The fractures in the three groups were mostly non-vertebral with a reported frequency of 4/5 (80%), 4/5 (80%) and 6/6 (100%) in the controls, s-POI group, and i-POI group, respectively. One patient in the controls (vertebral level not specified) and one in the s-POI group had a vertebral fracture (at L1 with 20% reduction in vertebral height). None of the patients in the i-POI group sustained vertebral fractures.
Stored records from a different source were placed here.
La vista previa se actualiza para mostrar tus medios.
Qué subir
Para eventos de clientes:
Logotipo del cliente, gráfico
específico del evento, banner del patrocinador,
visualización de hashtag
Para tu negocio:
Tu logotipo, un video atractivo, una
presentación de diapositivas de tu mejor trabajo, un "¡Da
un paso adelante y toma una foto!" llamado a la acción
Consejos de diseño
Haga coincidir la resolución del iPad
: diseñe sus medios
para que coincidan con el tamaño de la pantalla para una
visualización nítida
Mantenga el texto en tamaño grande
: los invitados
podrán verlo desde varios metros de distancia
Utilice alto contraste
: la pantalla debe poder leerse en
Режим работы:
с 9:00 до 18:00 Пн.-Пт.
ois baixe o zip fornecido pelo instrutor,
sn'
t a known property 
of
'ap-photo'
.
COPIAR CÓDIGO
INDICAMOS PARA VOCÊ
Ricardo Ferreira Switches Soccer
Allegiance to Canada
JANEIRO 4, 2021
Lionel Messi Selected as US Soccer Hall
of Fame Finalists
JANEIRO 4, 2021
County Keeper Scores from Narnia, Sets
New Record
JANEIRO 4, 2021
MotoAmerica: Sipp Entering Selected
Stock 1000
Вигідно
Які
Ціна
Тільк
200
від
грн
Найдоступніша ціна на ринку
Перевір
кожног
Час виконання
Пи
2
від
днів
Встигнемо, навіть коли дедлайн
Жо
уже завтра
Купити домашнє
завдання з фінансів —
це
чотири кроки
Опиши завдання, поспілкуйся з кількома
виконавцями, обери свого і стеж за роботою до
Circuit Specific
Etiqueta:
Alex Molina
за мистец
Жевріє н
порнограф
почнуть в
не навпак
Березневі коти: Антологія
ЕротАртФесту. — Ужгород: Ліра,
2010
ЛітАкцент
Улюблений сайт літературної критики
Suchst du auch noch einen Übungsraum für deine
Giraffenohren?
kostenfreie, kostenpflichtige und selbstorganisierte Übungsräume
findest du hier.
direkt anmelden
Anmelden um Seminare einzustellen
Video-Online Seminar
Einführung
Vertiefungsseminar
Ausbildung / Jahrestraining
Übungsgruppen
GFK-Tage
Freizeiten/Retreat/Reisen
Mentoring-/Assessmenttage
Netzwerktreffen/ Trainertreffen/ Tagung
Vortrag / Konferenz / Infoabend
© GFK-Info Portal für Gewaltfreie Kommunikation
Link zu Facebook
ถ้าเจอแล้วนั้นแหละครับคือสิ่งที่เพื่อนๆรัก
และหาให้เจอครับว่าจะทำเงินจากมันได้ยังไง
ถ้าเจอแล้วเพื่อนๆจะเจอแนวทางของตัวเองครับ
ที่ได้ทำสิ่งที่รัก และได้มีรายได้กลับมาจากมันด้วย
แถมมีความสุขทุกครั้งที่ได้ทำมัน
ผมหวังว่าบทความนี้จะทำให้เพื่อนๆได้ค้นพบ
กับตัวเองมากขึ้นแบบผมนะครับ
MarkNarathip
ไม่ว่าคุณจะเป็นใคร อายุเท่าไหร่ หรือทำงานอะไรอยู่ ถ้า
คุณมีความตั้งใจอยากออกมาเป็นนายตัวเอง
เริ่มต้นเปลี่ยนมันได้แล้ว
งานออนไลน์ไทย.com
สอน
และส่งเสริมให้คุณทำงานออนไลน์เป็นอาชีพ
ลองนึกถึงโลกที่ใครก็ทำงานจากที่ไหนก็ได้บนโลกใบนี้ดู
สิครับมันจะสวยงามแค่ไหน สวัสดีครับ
No differences were observed in the skeletal or body composition parameters in the fracture and non-fracture groups in the POI cohort. Moreover, fracture rates were similar between women using ERT at the time of assessment compared with those who were not using ERT.

Discussion

This study demonstrated that women with s-POI had the worst skeletal outcomes, including the lowest BMD at both the hip and spine and highest prevalence of abnormal TBS compared with women with i-POI or control women. Moreover, women in both POI subgroups demonstrated significantly lower lean mass (ALM and ALMI) regardless of cause. A 0.62%/year decline in FN-BMD was observed over 12 years, whereas no significant change was observed in LS-BMD, TBS, or FMI. Continued ERT use conferred a protective effect on both bone and body composition indices, with stable FN BMD and an increase in appendicular lean mass. Furthermore, a significant reduction in TBS of -0.51% was observed in POI women with interrupted ERT use.

An association of hypoestrogenism with impaired bone health has long been established, where researchers have focused on the impact on BMD. Congruent with previous studies of women with various causes of POI (5, 21, 22), our results also demonstrate lower LS and FN BMD in women with POI compared with control women. The reported prevalence of osteoporosis and low bone mass is consistent with the 8-15% reported in previous studies (4, 5).

Our novel finding of increased prevalence of abnormal TBS in s-POI women with normal karyotype is similar to data previously described by our group in a study of 60 women with Turner syndrome (TS), a genetic cause of POI, which showed that a third of these women had abnormal TBS (15). TBS provides an additional tool to predict fracture risk in older adults, including postmenopausal women. However, studies investigating TBS characteristics and its utility in predicting fracture risk in younger populations are limited. The natural trajectory of TBS can be delineated by a few small studies in pediatric and adolescent populations; Shawwa et al. concluded that TBS starts to increase from Tanner stage III in girls (23) and Dowthwaite et al. reported that the mean comparable adult TBS is attained by 12 months post-menarche (24). In a recent study of 565 participants, including 296 females aged between 4-19 years, Guagnelli et al. found that the TBS was highest for 18-year-old females when corrected for bone age, with an average score of 1.701 (25). Most studies in healthy premenopausal women aged between 20-50 years have described a slow decline (26–30) in TBS except for a North American study reporting stable TBS values in women aged 30-45 years, followed by a decrease thereafter (31). Studies assessing TBS in young females with anorexia nervosa have found a positive correlation between TBS and menstrual status (32, 33). The high prevalence of abnormal TBS in POI cohorts suggests an accelerated loss of microarchitectural integrity due to prolonged hypoestrogenism. It is known that the diagnosis of s-POI is often delayed due to its more insidious presentation, leading to late oestrogen commencement, which may explain the higher rates of abnormal TBS compared with those with i-POI in our study (34, 35).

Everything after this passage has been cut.